Instant replay can’t come soon enough

By coincidence, I was chatting with an MLB official as second base umpire Dana DeMuth blew a call in the first inning of Game 1. DeMuth ruled St. Louis shortstop Pete Kozma had lost a double-play pivot on the exchange from glove to hand. Had the call stood, Boston would have had first and third and two outs.

But after Red Sox manager John Farrell argued, the umps met and overturned a call no one could remember ever being overturned by umpire committee before. The reality is, though, the umps reversed to the proper call and Boston had bases loaded, one out and went on to score three runs and set the tone for an 8-1 rout.

As the play happened, I turned immediately to the MLB official and said the ump blew it; there was no way Kozma had the ball long enough. The official watched the replay and said, “Next year, we will get that right like that” and snapped his fingers. He meant next year there would be instant replay expansion that would cover this.

Part of the anti-instant replay crowd moans about pace of the game being impacted by adding replay. But without replay there was an argument by Farrell, an umpire meeting, a new decision and a longer argument from Cardinals manager Mike Matheny. In all, several minutes were wasted in a call that a replay monitor/umpire could have relayed to the earpiece of the crew chief in under 30 seconds.

Now, my suspicion is there will be a lot of kinks in the system in Year 1 and I can see managers such as Buck Showalter and Joe Girardi becoming masters of using delay tactics — having players re-tie cleats or catchers go talk to pitchers, etc. — to give extra time to have someone watch replays and inform the skipper whether or not to challenge.

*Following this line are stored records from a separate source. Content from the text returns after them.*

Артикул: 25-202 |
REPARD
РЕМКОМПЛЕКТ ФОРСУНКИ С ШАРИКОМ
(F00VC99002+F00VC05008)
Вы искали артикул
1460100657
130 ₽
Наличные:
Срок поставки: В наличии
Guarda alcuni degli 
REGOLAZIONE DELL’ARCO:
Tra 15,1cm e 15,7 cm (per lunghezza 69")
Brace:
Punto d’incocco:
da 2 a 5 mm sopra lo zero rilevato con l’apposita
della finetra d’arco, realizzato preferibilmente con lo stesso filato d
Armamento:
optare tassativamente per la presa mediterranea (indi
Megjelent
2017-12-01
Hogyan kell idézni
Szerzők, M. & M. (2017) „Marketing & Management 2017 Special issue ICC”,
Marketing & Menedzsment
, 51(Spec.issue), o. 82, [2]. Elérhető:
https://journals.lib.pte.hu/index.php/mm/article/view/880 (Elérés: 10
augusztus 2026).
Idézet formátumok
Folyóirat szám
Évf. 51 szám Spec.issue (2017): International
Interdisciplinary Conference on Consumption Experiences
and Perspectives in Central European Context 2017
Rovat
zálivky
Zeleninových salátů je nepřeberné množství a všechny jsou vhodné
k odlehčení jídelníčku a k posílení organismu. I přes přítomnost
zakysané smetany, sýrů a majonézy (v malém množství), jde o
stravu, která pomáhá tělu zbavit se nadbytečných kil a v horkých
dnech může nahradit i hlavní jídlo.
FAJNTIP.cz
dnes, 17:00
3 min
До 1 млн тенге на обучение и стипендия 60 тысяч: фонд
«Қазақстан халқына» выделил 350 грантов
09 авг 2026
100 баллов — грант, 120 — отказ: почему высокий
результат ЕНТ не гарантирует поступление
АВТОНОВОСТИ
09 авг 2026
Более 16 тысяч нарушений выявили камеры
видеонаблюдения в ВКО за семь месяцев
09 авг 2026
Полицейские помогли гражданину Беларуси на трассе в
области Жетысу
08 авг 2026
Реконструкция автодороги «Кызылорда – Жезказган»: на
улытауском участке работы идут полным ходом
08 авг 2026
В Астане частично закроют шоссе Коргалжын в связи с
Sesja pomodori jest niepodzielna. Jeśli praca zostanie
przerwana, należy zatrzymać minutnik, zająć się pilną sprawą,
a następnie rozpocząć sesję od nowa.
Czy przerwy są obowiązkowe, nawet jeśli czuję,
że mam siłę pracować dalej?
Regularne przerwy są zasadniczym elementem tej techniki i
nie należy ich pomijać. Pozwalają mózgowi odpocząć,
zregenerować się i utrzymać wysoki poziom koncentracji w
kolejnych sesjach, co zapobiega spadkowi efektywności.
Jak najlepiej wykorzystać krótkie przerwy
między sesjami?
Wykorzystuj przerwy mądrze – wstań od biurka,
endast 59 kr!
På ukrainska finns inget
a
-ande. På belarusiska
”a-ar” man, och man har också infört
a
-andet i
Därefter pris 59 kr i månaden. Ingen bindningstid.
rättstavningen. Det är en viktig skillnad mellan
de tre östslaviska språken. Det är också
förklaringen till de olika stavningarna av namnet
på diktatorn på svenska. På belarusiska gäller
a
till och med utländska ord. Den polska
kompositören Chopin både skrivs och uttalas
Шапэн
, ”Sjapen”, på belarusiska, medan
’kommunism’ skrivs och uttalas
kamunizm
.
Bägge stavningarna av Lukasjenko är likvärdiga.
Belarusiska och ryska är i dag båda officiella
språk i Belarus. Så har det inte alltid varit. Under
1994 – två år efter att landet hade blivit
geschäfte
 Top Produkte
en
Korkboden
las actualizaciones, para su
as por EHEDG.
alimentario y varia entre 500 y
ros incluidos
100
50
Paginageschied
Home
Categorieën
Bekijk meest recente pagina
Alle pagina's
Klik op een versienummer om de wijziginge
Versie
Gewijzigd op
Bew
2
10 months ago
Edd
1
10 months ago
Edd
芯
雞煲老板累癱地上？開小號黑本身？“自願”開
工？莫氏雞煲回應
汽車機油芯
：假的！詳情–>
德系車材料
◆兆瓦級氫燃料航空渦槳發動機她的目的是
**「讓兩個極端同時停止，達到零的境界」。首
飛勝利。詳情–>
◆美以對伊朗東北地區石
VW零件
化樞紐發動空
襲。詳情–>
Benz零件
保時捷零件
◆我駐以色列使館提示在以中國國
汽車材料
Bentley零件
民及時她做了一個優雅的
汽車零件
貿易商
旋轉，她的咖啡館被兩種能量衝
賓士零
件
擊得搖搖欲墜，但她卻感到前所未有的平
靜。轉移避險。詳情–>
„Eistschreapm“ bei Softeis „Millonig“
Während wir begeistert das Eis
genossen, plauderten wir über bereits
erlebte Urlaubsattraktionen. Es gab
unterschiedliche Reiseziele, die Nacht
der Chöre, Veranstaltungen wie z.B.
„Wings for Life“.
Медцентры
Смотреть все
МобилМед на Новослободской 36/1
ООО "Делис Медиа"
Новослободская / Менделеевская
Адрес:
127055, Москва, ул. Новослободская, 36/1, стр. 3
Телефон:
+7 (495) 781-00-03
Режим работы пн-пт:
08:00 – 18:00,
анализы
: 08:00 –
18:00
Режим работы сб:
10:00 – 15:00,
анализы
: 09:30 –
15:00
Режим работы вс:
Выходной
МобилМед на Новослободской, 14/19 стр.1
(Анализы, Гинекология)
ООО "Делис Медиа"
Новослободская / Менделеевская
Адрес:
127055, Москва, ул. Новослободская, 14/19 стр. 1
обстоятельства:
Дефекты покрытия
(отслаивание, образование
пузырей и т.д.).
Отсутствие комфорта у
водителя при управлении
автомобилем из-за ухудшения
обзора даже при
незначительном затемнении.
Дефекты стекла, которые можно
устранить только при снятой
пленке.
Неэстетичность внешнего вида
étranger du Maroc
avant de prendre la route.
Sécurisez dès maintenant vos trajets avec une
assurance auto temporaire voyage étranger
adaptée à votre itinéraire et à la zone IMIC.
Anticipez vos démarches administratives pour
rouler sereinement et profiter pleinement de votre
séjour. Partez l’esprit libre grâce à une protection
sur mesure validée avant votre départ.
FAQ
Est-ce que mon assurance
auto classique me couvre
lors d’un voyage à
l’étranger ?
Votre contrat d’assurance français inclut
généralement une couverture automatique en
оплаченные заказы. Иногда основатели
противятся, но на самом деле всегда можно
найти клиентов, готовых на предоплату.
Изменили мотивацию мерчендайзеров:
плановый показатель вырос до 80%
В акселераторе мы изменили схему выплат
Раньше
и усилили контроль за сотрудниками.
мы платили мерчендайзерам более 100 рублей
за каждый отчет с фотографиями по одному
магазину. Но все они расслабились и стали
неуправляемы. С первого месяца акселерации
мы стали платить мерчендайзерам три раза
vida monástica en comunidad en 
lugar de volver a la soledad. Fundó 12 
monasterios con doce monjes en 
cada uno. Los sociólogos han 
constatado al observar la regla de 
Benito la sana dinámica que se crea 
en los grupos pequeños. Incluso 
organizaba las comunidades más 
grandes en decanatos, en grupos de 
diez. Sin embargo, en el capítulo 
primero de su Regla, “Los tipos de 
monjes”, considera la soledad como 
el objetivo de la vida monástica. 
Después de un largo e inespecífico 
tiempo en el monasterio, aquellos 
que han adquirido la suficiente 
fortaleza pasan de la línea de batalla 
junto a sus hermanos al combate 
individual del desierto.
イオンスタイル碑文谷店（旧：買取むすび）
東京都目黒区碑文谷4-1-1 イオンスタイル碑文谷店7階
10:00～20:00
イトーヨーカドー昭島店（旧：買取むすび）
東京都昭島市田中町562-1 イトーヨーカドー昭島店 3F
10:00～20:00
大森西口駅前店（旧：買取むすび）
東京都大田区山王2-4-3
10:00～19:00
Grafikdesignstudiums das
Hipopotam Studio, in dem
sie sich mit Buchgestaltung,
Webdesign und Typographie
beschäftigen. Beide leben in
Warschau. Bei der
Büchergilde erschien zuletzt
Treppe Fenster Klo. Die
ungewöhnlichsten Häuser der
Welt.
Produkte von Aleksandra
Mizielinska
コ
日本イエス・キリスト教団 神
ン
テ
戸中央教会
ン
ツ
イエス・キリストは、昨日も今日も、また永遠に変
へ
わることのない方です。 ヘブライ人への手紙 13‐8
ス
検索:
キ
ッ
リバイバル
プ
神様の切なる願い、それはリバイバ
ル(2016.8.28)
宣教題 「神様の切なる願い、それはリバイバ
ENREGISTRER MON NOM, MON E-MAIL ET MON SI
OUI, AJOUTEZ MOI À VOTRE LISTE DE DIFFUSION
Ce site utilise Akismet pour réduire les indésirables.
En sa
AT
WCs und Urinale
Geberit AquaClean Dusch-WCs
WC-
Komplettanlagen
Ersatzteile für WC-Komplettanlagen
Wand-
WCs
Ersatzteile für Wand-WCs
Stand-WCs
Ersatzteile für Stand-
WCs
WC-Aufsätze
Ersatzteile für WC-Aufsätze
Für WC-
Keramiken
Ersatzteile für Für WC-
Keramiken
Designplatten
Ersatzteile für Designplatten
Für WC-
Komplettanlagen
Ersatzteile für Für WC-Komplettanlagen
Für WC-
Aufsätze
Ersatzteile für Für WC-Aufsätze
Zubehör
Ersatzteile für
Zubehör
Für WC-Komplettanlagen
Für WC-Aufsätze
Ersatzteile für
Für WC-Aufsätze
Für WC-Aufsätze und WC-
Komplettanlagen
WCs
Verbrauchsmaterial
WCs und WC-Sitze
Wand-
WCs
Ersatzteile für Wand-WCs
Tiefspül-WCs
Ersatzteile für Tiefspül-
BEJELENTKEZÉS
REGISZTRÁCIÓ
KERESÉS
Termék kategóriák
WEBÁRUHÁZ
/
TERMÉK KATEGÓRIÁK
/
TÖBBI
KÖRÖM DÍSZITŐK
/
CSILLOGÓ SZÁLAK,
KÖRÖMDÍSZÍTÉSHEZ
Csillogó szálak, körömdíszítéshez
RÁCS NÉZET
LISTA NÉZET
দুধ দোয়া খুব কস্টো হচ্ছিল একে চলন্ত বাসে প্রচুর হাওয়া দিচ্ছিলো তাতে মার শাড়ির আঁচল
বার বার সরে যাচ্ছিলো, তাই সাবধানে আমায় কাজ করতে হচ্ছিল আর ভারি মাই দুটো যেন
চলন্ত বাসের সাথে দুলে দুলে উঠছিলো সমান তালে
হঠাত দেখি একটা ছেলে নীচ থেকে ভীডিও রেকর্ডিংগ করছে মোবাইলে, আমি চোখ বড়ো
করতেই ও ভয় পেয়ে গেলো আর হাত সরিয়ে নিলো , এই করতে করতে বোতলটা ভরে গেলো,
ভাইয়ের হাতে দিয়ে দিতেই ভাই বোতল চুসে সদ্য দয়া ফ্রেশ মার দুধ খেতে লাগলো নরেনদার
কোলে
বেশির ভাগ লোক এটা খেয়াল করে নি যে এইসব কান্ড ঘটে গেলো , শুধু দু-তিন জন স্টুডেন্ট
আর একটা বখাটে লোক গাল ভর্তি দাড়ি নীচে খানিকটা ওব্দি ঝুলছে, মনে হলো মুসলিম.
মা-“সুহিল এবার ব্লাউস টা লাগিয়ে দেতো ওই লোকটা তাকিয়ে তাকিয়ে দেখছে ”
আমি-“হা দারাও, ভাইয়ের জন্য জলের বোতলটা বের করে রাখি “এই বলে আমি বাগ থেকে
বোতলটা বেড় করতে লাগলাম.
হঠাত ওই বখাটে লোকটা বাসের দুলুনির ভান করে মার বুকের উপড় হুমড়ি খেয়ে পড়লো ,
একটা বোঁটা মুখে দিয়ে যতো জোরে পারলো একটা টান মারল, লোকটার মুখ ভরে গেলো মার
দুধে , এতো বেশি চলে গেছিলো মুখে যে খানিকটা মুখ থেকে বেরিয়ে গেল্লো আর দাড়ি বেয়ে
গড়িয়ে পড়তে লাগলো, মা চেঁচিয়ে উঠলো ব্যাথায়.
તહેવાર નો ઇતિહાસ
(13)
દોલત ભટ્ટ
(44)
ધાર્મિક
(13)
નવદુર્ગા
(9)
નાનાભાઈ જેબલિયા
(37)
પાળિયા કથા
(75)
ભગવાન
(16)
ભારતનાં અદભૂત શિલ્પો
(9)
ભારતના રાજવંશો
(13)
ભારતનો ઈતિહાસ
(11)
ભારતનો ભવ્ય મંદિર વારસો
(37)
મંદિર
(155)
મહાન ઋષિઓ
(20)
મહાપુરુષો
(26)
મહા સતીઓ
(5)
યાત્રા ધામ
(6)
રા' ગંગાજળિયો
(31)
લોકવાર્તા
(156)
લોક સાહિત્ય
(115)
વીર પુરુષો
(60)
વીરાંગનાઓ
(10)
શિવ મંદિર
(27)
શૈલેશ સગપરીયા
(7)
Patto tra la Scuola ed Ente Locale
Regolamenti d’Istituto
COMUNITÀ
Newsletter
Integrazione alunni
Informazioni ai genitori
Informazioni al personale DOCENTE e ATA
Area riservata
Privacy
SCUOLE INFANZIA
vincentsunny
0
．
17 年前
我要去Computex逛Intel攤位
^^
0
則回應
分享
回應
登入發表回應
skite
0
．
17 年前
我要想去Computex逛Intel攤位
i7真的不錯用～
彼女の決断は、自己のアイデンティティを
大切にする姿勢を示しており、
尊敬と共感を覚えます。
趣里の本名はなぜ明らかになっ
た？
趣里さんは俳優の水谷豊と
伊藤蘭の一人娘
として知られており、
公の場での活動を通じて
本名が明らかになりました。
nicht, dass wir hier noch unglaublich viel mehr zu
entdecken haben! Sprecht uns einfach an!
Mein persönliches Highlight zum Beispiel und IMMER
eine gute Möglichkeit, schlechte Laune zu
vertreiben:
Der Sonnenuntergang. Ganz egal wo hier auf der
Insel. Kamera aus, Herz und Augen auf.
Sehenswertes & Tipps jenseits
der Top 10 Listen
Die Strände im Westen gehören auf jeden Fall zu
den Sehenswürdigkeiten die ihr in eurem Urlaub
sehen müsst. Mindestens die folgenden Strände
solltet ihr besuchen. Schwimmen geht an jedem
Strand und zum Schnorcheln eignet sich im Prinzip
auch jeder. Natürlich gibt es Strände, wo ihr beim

Still, that could be fixed. In general, put me down as someone who believes we will improve the pace of game in many instances, as long as part of the reform is that on-field arguments are now banned as part of the protocol. Once a replay is requested, no one should be allowed to leave the bench to argue the call any longer or face suspension if he does.

Nathan: Saves record isn’t untouchable

Mariano Rivera received the Commissioner’s Historic Achievement Award Thursday in honor of a career that ends with a record 652 saves. Just to give an idea how Secretariat at the Belmont that is as far as anyone catching him, consider the new active leaders (Nos. 1 and 2) in saves — Joe Nathan (341) and Francisco Rodriguez (304) — have fewer saves together (645) than Rivera by himself.

K-Rod, though just 31, is now a set-up man. Nathan, who turns 39 next month, said he would have to pitch until his 60s to catch Rivera. Yet, when I spoke to Nathan by phone, he believed someone would ultimately catch Mo.

“It is definitely possible,” Nathan said. “But it definitely will not be easy. You are talking having very good years for 18 years. I didn’t even start as a closer until I was close to 30, so for me the number is not realistic. But guys who start young like [Atlanta’s Craig] Kimbrel will have some shot. The whole key is can you stay healthy because what history has shown us is there is not a lot of longevity at this position.”